I'd also like to take this opportunity to thank http://lambda--x.blogspot.ca/ for the words of support in his/her post: http://lambda--x.blogspot.ca/2014/02/meta-recursion.html! I have also enjoyed reading your slog. I appreciate the amount of work that you put into it. Your posts, such as the one above, have exposed me to ideas that we don't encounter in-class, and have made me value CSC148H's slogging community.

Sunday 16 February 2014

Binary Trees and Intuition

This week I was particularly interested in the use of binary trees for the purpose of organizing information. I think there is still a tendency, even amongst people born in the information age, to look at computer programming as an enigmatic and inaccessible activity. However, this week's study of binary trees reminded me that the computer is a human invention that, as such, is often fundamentally grounded in common human experience, not esoteric computational jargon. A binary tree's use of roots, branches, and leaves is clearly reflective of the natural world, and therefore requires little thinking to at least conceptually understand. In light of this, I think binary trees are a great example of the approachability of computer science. Perhaps, this and similarly intuitive concepts can be used to convince people with computer-phobia that programming is not as enigmatic as many people think.

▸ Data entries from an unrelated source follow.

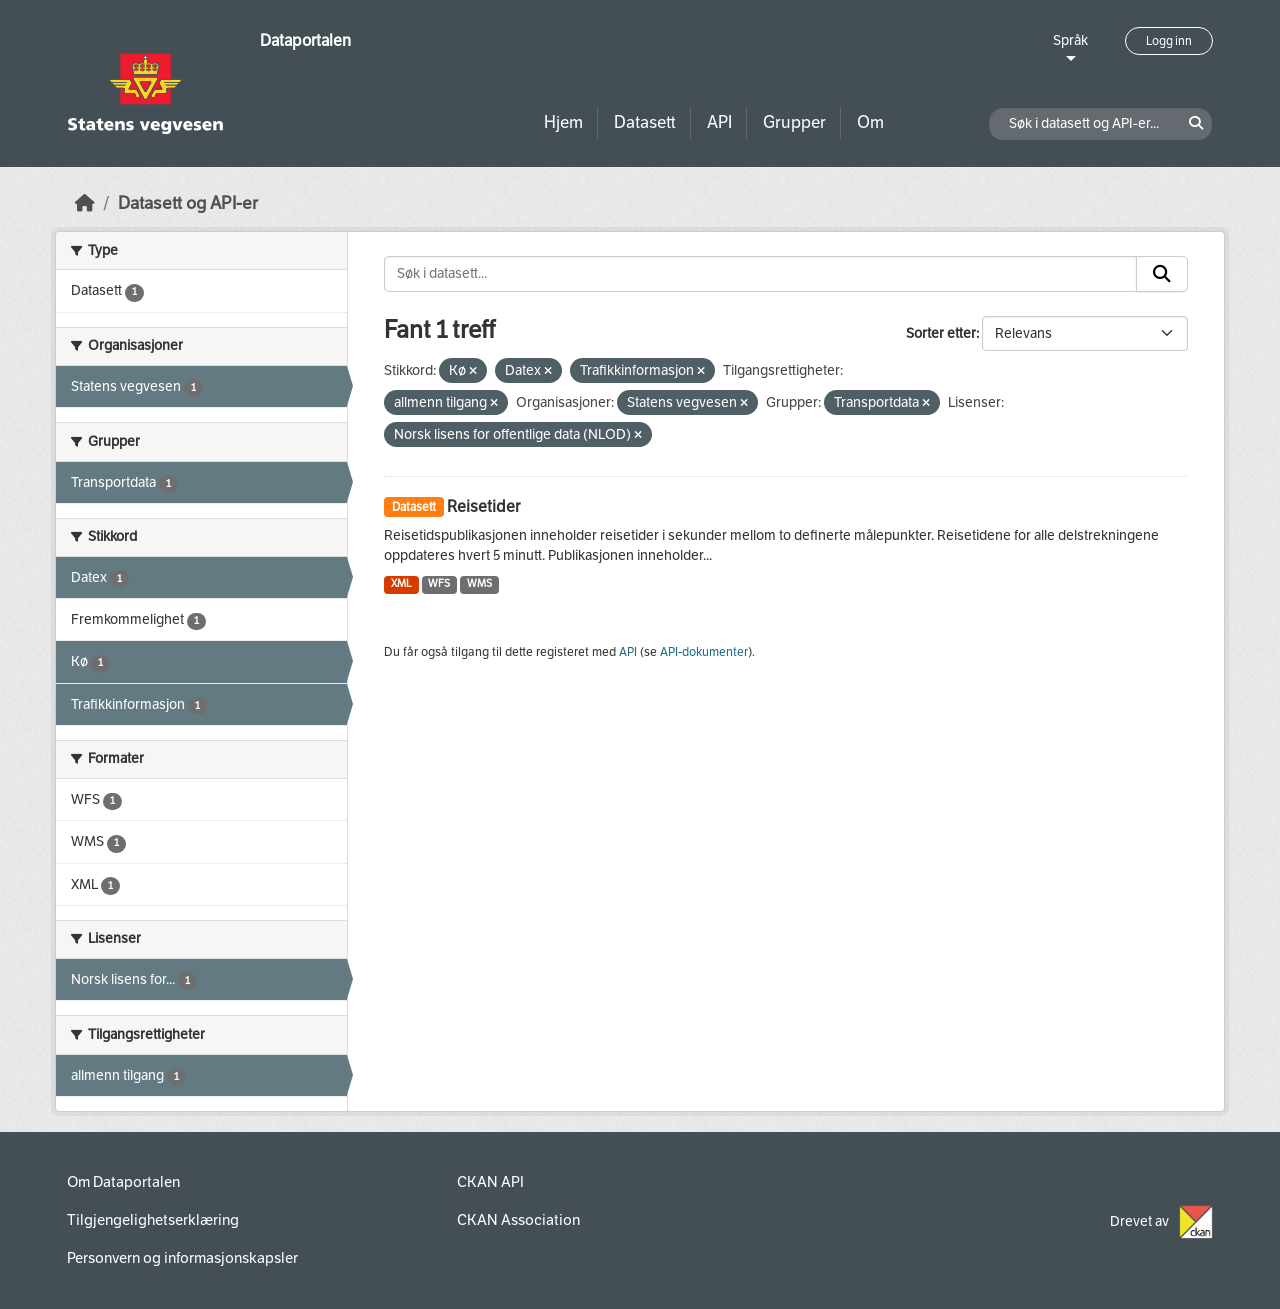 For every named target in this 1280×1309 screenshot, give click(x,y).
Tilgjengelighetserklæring (153, 1220)
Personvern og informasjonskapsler (182, 1258)
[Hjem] (85, 203)
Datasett (645, 122)
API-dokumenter (704, 652)
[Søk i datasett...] (760, 274)
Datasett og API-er (188, 203)
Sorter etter (941, 333)
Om (870, 122)
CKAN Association (518, 1220)
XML (401, 583)
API (719, 122)
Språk (1070, 40)
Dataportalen (305, 40)
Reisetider (483, 506)
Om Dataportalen (123, 1182)
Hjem (563, 122)
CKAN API (490, 1182)
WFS (439, 583)
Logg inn (1169, 41)
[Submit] (1162, 274)
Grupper (794, 122)
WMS (479, 583) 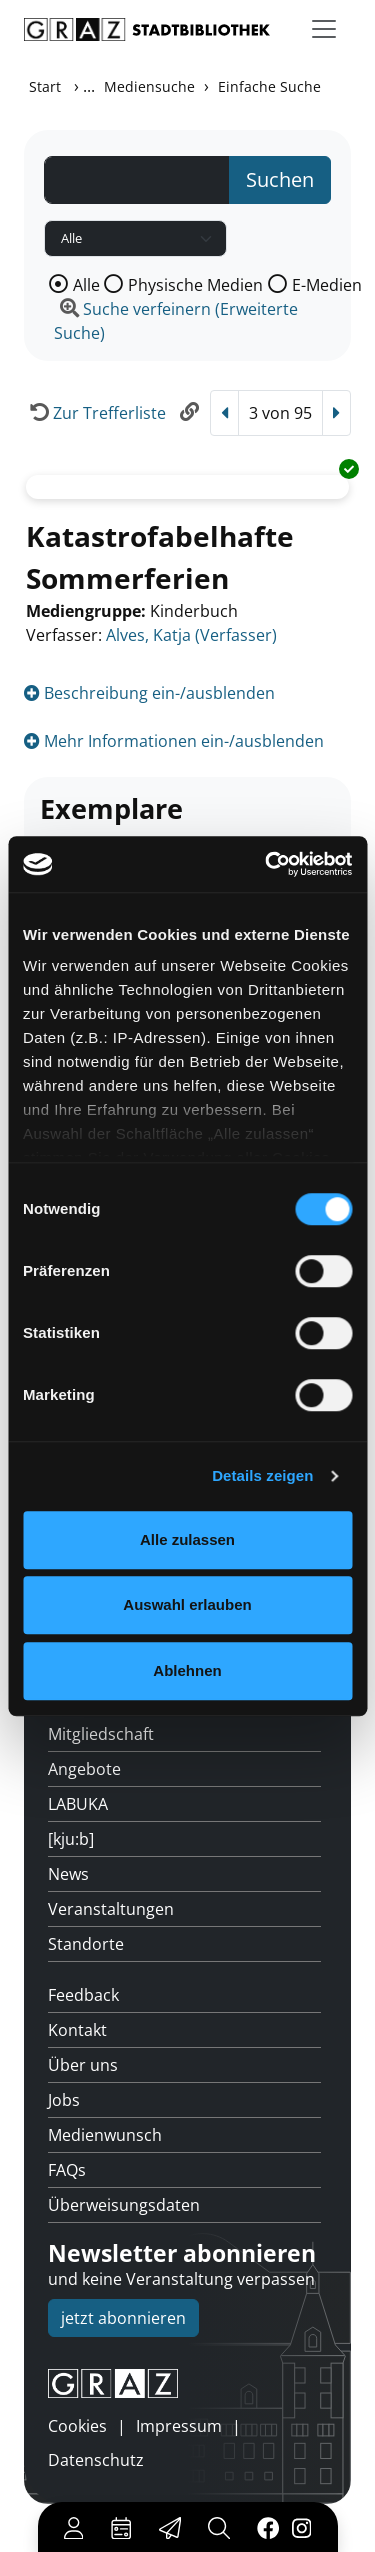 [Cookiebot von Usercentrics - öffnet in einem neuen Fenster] (267, 864)
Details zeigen (262, 1475)
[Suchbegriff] (137, 180)
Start (45, 86)
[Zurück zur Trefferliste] (95, 413)
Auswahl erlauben (187, 1604)
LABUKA (78, 1804)
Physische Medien (195, 285)
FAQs (67, 2170)
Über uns (83, 2065)
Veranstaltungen (111, 1909)
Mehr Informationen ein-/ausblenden (174, 741)
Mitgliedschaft (101, 1734)
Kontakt (77, 2030)
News (68, 1874)
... (89, 86)
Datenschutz (96, 2460)
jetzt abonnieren (123, 2318)
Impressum (179, 2426)
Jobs (64, 2100)
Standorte (86, 1944)
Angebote (84, 1769)
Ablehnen (187, 1670)
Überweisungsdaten (124, 2205)
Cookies (77, 2426)
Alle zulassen (187, 1539)
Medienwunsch (105, 2135)
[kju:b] (71, 1839)
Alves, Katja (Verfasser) (191, 635)
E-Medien (327, 285)
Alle (86, 285)
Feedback (83, 1995)
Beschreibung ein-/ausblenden (149, 693) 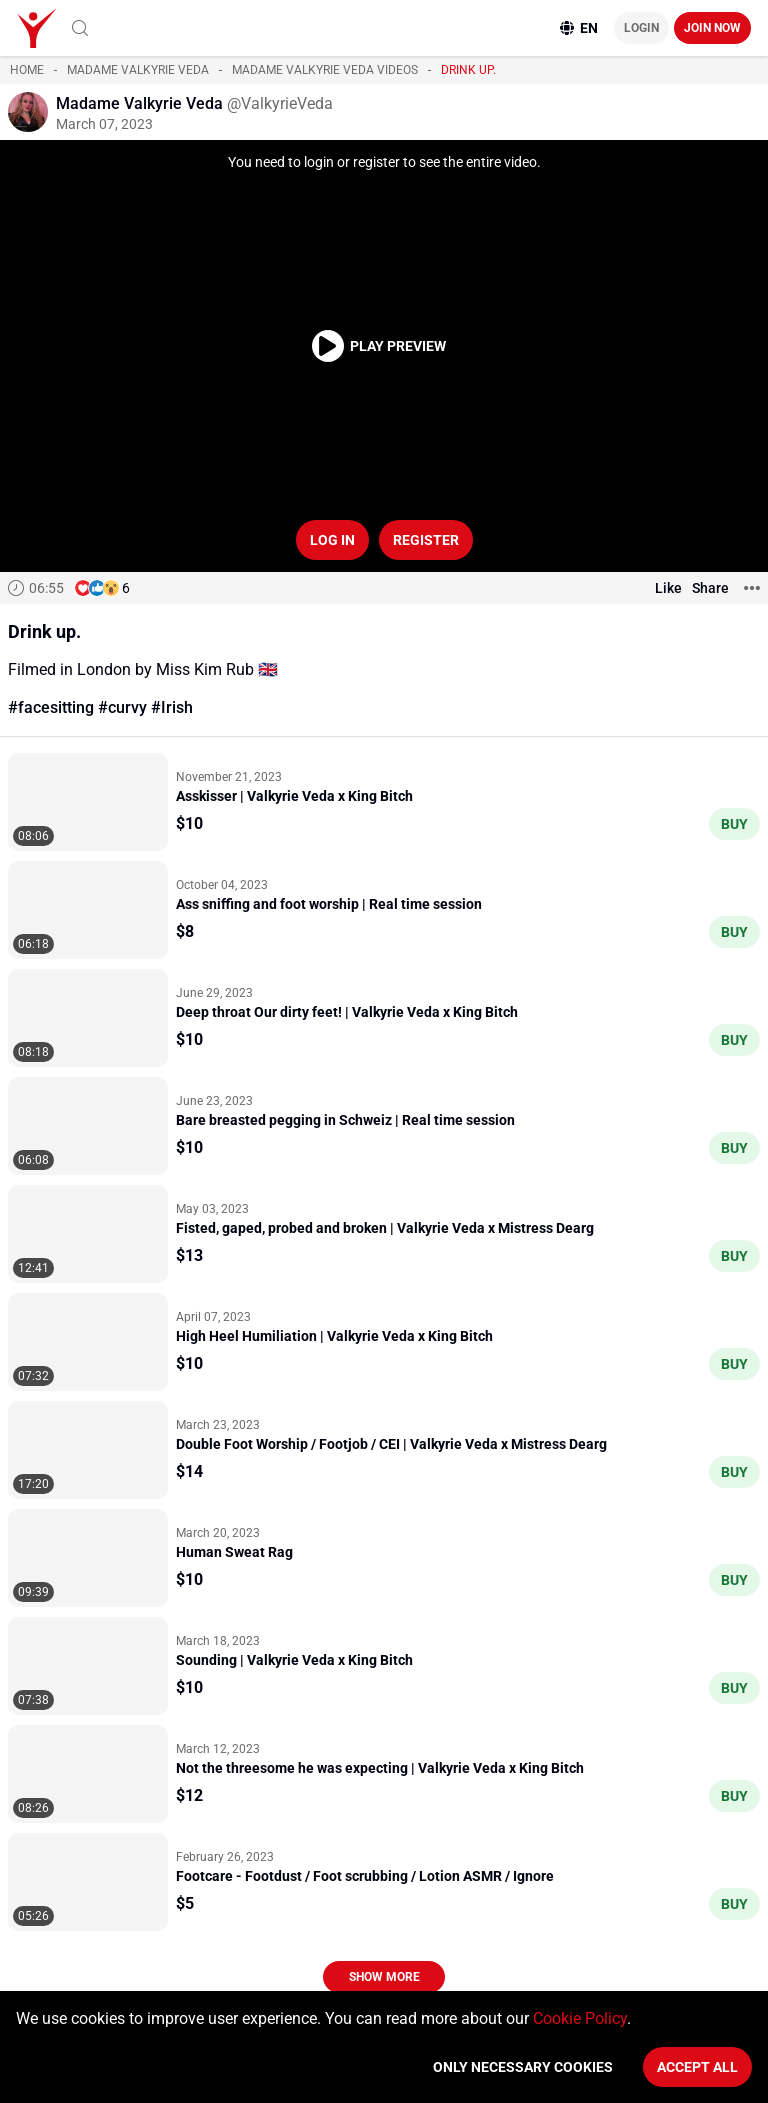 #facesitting (51, 707)
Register (426, 540)
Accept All (697, 2067)
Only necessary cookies (523, 2067)
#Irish (172, 707)
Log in (332, 540)
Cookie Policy (580, 2018)
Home (27, 70)
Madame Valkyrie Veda (138, 70)
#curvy (122, 707)
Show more (384, 1977)
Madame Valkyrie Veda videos (325, 70) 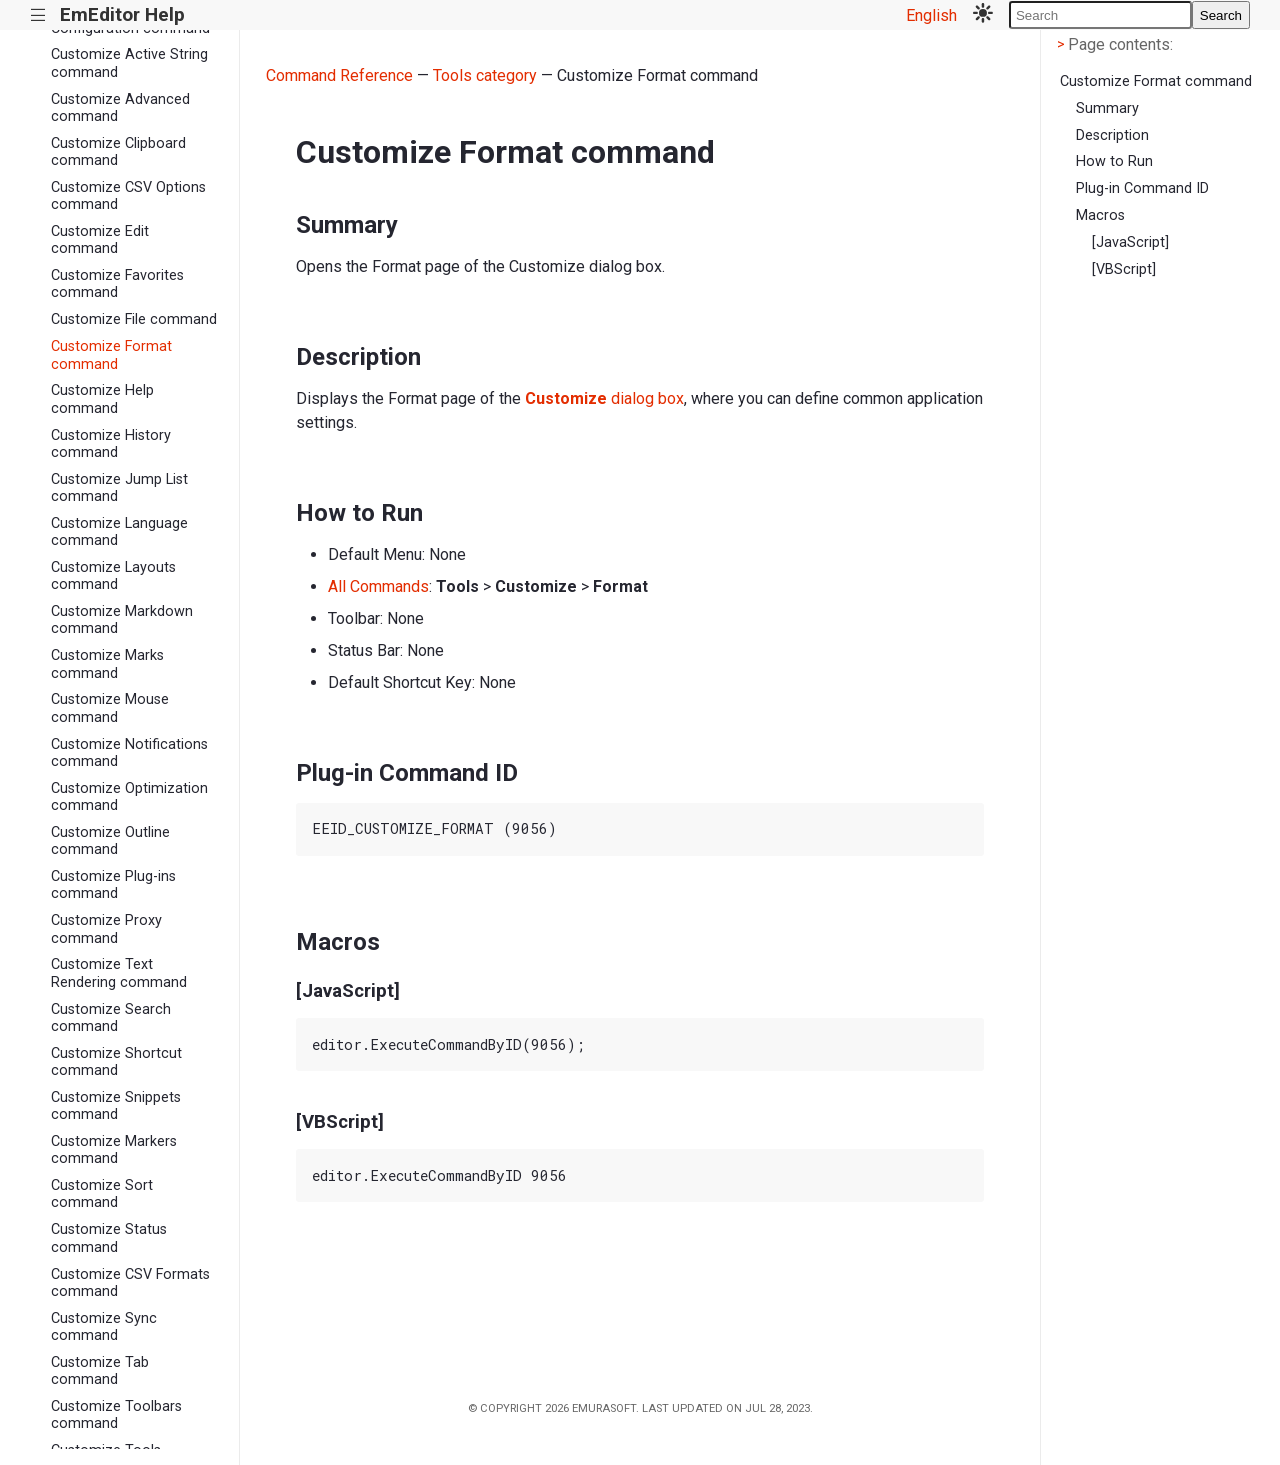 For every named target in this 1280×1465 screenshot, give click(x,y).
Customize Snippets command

I'd also like to give a shout out to CaroneCSC148 for his/her post on trees. It provides information on tree traversal: inorder, preorder, and postorder. Great job!

Sunday 9 February 2014

Binary Code

 As students of computer science, our work tends to strive for utilitarian value-- We want our code to have a clear and useful purpose. In doing this, however, we often obscure or overlook what is going on behind-the-scenes in a programming language, and focus solely on how we can use a programming language to a productive end. However, in doing so I think we necessarily lose sight of some of the simple wonders of computer science: the application of binary code.

In this week's lab, we learned about ways in which binary code can represent numerical values other than 1 and 0. For instance, "10" represents "2," "11" represents "3," and "100" represents "4." In learning this, I was amazed, again, by the fact that all information, however complex, can be represented via two characters: "1" and "0". We can teach computers to complete myriad tasks with these two simple values. But how, then, did we first teach computers to handle binary code? If there was no linguistic foundation, i.e. the kind that binary code provides for all other programming languages, how did we teach computers to learn how to interpret simple code? How did we make something, i.e. binary code, out of nothing?

I'd also like to take a moment to recognize Denise Jiang's post on recursion. She provides a great analogy for a recursive function without a base case: two parallel mirrors.